Small fish, drawn to a new structure, can attract bigger fish, he added, creating an “entire ecological community.”

It is unclear how well the boom would fare on the open ocean, where it faces high winds, corrosive salt water and other environmental challenges. And then there’s the question of whether it is possible to clean half of the garbage patch in just five years.

“I think the big challenge here is not the long-term goal but the short-term goal,” Mr. Leonard said on Saturday. “Can it remove plastic at all?”

Mr. Slat, the chief executive of Ocean Cleanup, shared the same worry in a video posted on Facebook.

“And to me this is where I think my largest anxiety lies at this point in time,” he said of the system’s ability to collect and retain plastic. “First of all, it’s something that we haven’t really been able to test very well.”

But on Saturday morning, Mr. Slat was decidedly optimistic.

“I’ve definitely never been so confident about the chance of success as I am today,” he said.

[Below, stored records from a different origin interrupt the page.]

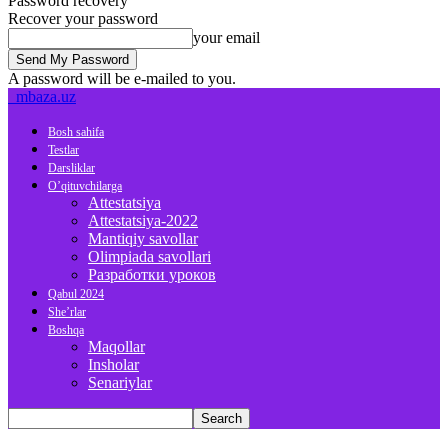
Password recovery
Recover your password
your email
A password will be e-mailed to you.
mbaza.uz
Bosh sahifa
Testlar
Darsliklar
O’qituvchilarga
Attestatsiya
Attestatsiya-2022
Mantiqiy savollar
Olimpiada savollari
Разработки уроков
Qabul 2024
She’rlar
Boshqa
Maqollar
Insholar
Senariylar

Since the start of Ocean Cleanup in 2013, donors have contributed nearly $35 million, Mr. Slat said. Much of that money paid for the boom and helped underwrite research like a study published in the journal Scientific Reports, which quantified the full extent of the garbage patch. Future booms are estimated to cost about $5.8 million each.

Major sponsors include Marc Benioff, the chief executive of Salesforce.com, and Peter Thiel, the co-founder of PayPal.

Skeptics questioned whether this was the most economically efficient way to address the problem.

“I fully agree that this is not the full solution to plastic pollution,” Mr. Slat said.

While it’s necessary to prevent more plastic from entering the ocean, what is there already isn’t going to go away by itself, he added.

“We have to clean it up at some point in time and, actually, I would say the sooner the better,” he said.